Exercise requirements
Locate the word "Move" in the data below, then copy every line that holds it.

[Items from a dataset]
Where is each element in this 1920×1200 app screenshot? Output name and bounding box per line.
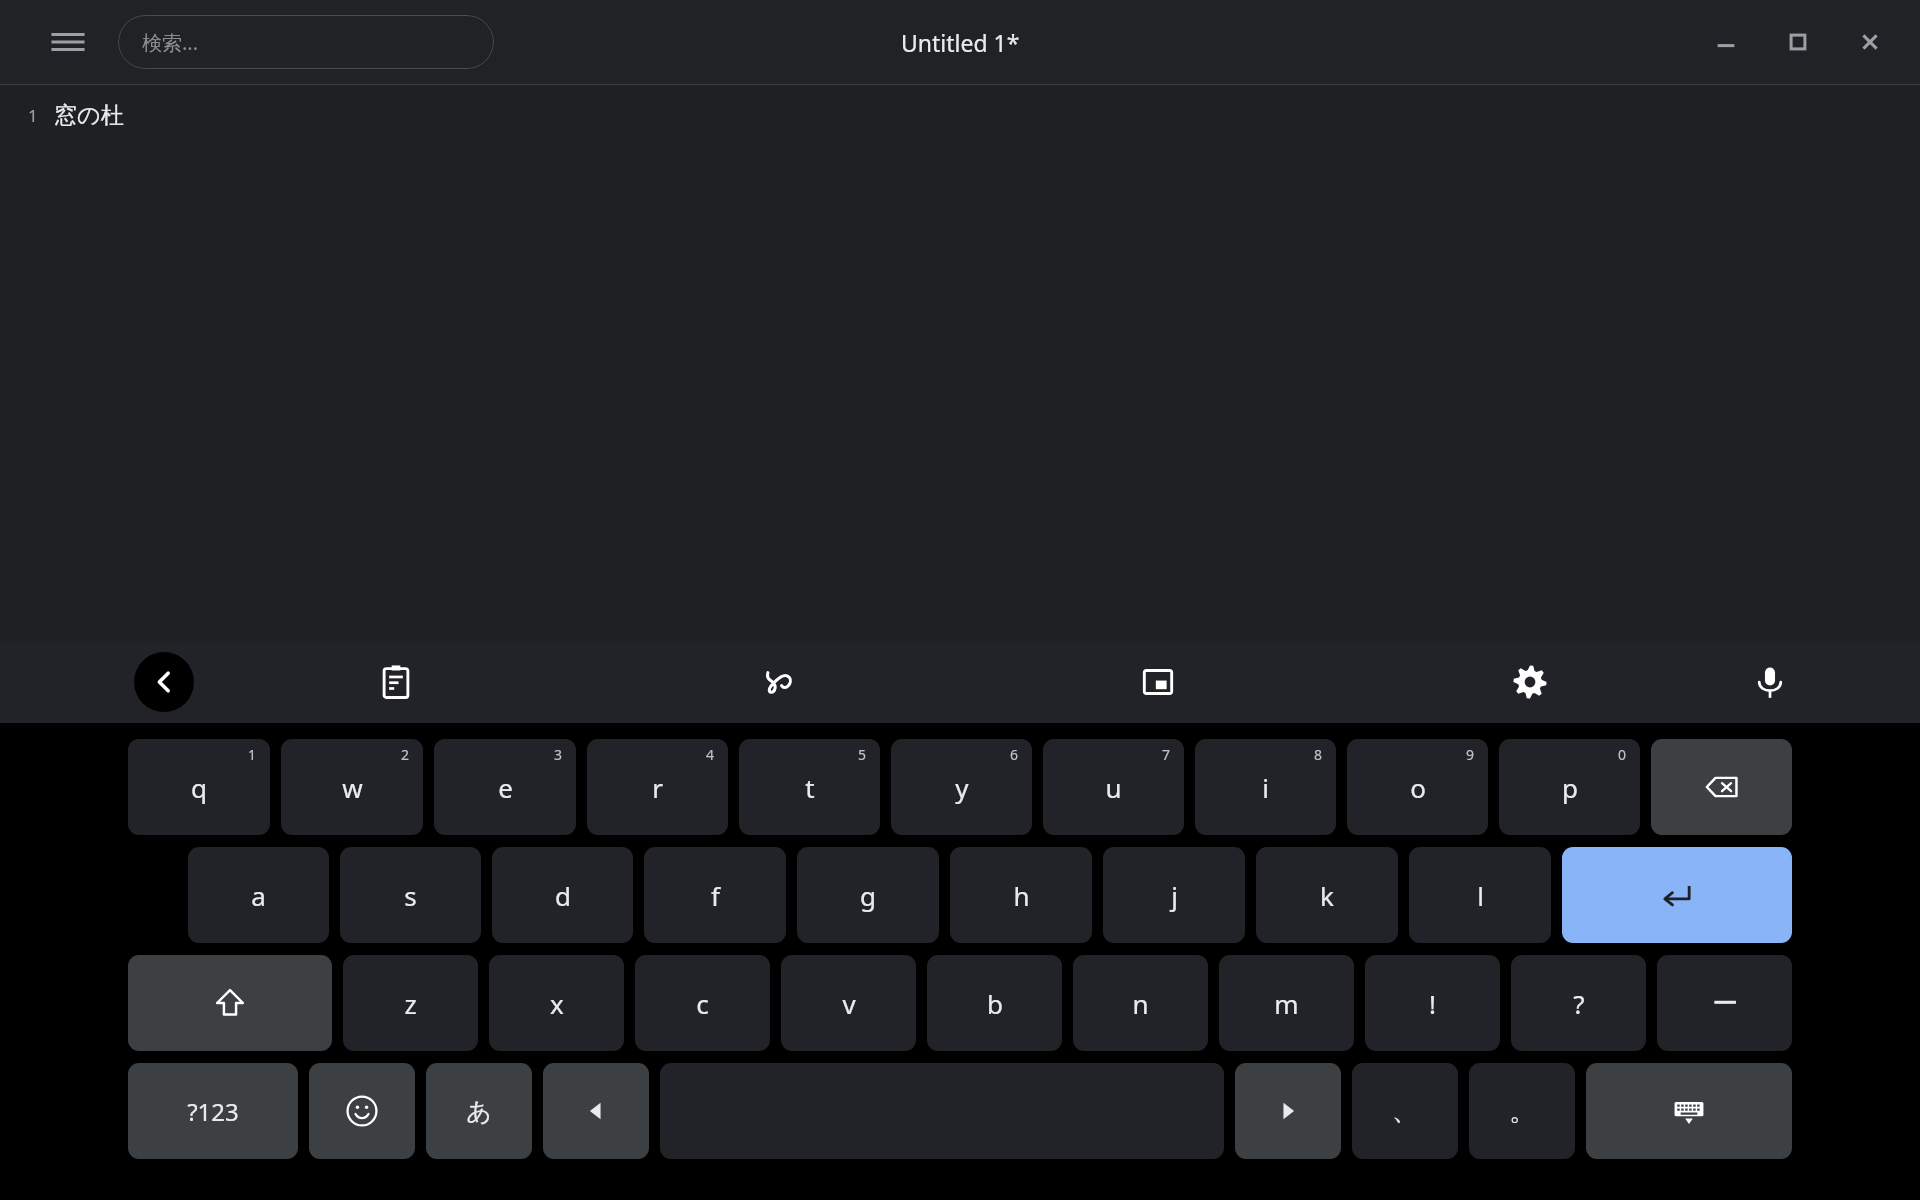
button[interactable]: Back bbox=[134, 652, 194, 712]
button[interactable]: o bbox=[1347, 739, 1488, 835]
button[interactable]: Hide keyboard bbox=[1586, 1063, 1792, 1159]
staticText: 5 bbox=[858, 745, 867, 764]
button[interactable]: ?123 bbox=[128, 1063, 298, 1159]
staticText: 6 bbox=[1010, 745, 1019, 764]
button[interactable]: Clipboard bbox=[366, 652, 426, 712]
button[interactable]: Close bbox=[1834, 6, 1906, 78]
button[interactable]: t bbox=[739, 739, 880, 835]
staticText: t bbox=[805, 770, 815, 805]
button[interactable]: Move cursor left bbox=[543, 1063, 649, 1159]
staticText: o bbox=[1410, 770, 1426, 805]
staticText: c bbox=[696, 986, 709, 1021]
staticText: j bbox=[1171, 878, 1178, 913]
staticText: y bbox=[955, 770, 969, 805]
button[interactable]: q bbox=[128, 739, 270, 835]
button[interactable]: g bbox=[797, 847, 939, 943]
button[interactable]: u bbox=[1043, 739, 1184, 835]
button[interactable]: Handwriting bbox=[748, 652, 808, 712]
button[interactable]: l bbox=[1409, 847, 1551, 943]
button[interactable]: 、 bbox=[1352, 1063, 1458, 1159]
button[interactable]: z bbox=[343, 955, 478, 1051]
staticText: k bbox=[1320, 878, 1334, 913]
staticText: n bbox=[1132, 986, 1149, 1021]
staticText: 7 bbox=[1162, 745, 1171, 764]
button[interactable]: Move cursor right bbox=[1235, 1063, 1341, 1159]
staticText: d bbox=[555, 878, 571, 913]
button[interactable]: j bbox=[1103, 847, 1245, 943]
button[interactable]: e bbox=[434, 739, 576, 835]
staticText: i bbox=[1262, 770, 1269, 805]
button[interactable]: n bbox=[1073, 955, 1208, 1051]
button[interactable]: Maximize bbox=[1762, 6, 1834, 78]
staticText: f bbox=[711, 878, 720, 913]
button[interactable]: x bbox=[489, 955, 624, 1051]
button[interactable]: Floating keyboard bbox=[1128, 652, 1188, 712]
staticText: r bbox=[652, 770, 663, 805]
button[interactable]: 検索... bbox=[118, 15, 494, 69]
staticText: 4 bbox=[706, 745, 715, 764]
button[interactable]: r bbox=[587, 739, 728, 835]
staticText: 9 bbox=[1466, 745, 1475, 764]
button[interactable]: Voice input bbox=[1740, 652, 1800, 712]
button[interactable]: Enter bbox=[1562, 847, 1792, 943]
staticText: 3 bbox=[554, 745, 563, 764]
button[interactable]: h bbox=[950, 847, 1092, 943]
staticText: v bbox=[842, 986, 856, 1021]
staticText: ー bbox=[1712, 987, 1738, 1020]
button[interactable]: d bbox=[492, 847, 633, 943]
staticText: 検索... bbox=[142, 29, 199, 56]
staticText: あ bbox=[466, 1096, 492, 1127]
staticText: ? bbox=[1573, 986, 1585, 1021]
staticText: 1 bbox=[28, 104, 38, 127]
staticText: q bbox=[191, 770, 207, 805]
button[interactable]: a bbox=[188, 847, 329, 943]
button[interactable]: c bbox=[635, 955, 770, 1051]
staticText: 2 bbox=[401, 745, 410, 764]
staticText: 窓の杜 bbox=[54, 101, 124, 130]
button[interactable]: p bbox=[1499, 739, 1640, 835]
staticText: l bbox=[1477, 878, 1484, 913]
staticText: b bbox=[987, 986, 1003, 1021]
button[interactable]: i bbox=[1195, 739, 1336, 835]
staticText: h bbox=[1013, 878, 1030, 913]
staticText: e bbox=[498, 770, 513, 805]
button[interactable]: Menu bbox=[44, 18, 92, 66]
button[interactable]: Shift bbox=[128, 955, 332, 1051]
button[interactable]: f bbox=[644, 847, 786, 943]
staticText: a bbox=[251, 878, 266, 913]
staticText: z bbox=[404, 986, 417, 1021]
button[interactable]: 。 bbox=[1469, 1063, 1575, 1159]
button[interactable]: ! bbox=[1365, 955, 1500, 1051]
staticText: 0 bbox=[1618, 745, 1627, 764]
button[interactable]: m bbox=[1219, 955, 1354, 1051]
button[interactable]: Backspace bbox=[1651, 739, 1792, 835]
staticText: 1 bbox=[248, 745, 257, 764]
button[interactable]: ー bbox=[1657, 955, 1792, 1051]
button[interactable]: ? bbox=[1511, 955, 1646, 1051]
staticText: ! bbox=[1429, 986, 1436, 1021]
button[interactable]: v bbox=[781, 955, 916, 1051]
staticText: 、 bbox=[1392, 1095, 1418, 1128]
button[interactable]: Minimize bbox=[1690, 6, 1762, 78]
staticText: g bbox=[860, 878, 876, 913]
button[interactable]: あ bbox=[426, 1063, 532, 1159]
staticText: Untitled 1* bbox=[901, 27, 1020, 58]
button[interactable]: s bbox=[340, 847, 481, 943]
staticText: w bbox=[342, 770, 363, 805]
button[interactable]: Settings bbox=[1500, 652, 1560, 712]
staticText: m bbox=[1274, 986, 1299, 1021]
staticText: ?123 bbox=[187, 1095, 239, 1128]
staticText: 8 bbox=[1314, 745, 1323, 764]
staticText: x bbox=[550, 986, 564, 1021]
staticText: s bbox=[404, 878, 417, 913]
button[interactable]: y bbox=[891, 739, 1032, 835]
button[interactable]: w bbox=[281, 739, 423, 835]
button[interactable]: b bbox=[927, 955, 1062, 1051]
staticText: p bbox=[1562, 770, 1578, 805]
staticText: u bbox=[1105, 770, 1122, 805]
button[interactable]: k bbox=[1256, 847, 1398, 943]
staticText: 。 bbox=[1509, 1095, 1535, 1128]
button[interactable]: Emoji bbox=[309, 1063, 415, 1159]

Expected answer
button[interactable]: Move cursor left bbox=[543, 1063, 649, 1159]
button[interactable]: Move cursor right bbox=[1235, 1063, 1341, 1159]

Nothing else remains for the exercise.